¡Atención a los spamtraps!

¡Atención a los spamtraps!

Un spamtrap o correo trampa es una dirección de correo electrónico que parece real, pero que no pertenece a nadie ni se usa para comunicarse. Por el contrario, se utiliza para identificar a remitentes “sospechosos” que no están recopilando las direcciones de mail de forma adecuada o que no mantienen correctamente su base de datos.

Hay spamtrap puros y reciclados.

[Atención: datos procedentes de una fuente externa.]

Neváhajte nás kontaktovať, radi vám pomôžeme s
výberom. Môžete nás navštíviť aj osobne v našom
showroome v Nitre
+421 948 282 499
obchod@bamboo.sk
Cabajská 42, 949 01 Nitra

Los primeros son generados específicamente por los proveedores de correo y no son, digamos, visibles para los usuarios. Por lo que, los que los manejan son los que han usado incorrectos métodos de recopilación y, evidentemente, son correos no deseados. Los reciclados sí que existieron alguna vez y fueron usados por personas reales, pero son direcciones que ya no están activas y que los proveedores utilizan como trampa para detectar los envíos spam. Recordemos que los proveedores desactivan un correo electrónico si no se usa en un determinado periodo de tiempo (según los casos van entre 90 días de Windows Live Hotmail y 270 días de Outlook).

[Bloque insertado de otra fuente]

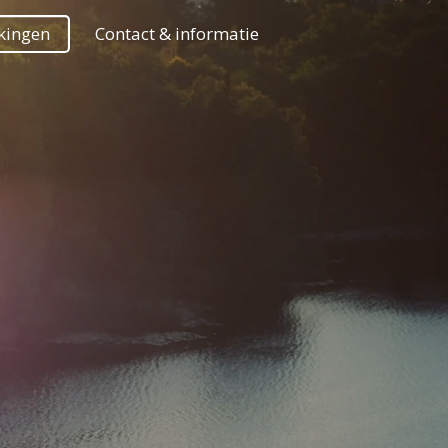
kingen
Contact & informatie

A partir de ahí, los proveedores de servicios de Internet, que están constantemente a la caza, los detectan, se activan los filtros antispam y finalmente la IP se queda marcada como “problemática”. El resultado es que, además de impedir que las comunicaciones lleguen (newsletters, ofertas y promociones, etcétera), evidentemente la reputación como remitente se ve seriamente dañada (y puede afectar también a otros usuarios).

Una base de datos en buen estado

¿Cómo puedo evitar que en mi lista de contactos haya alguna cuenta spamtrap y eludir consecuencias severas?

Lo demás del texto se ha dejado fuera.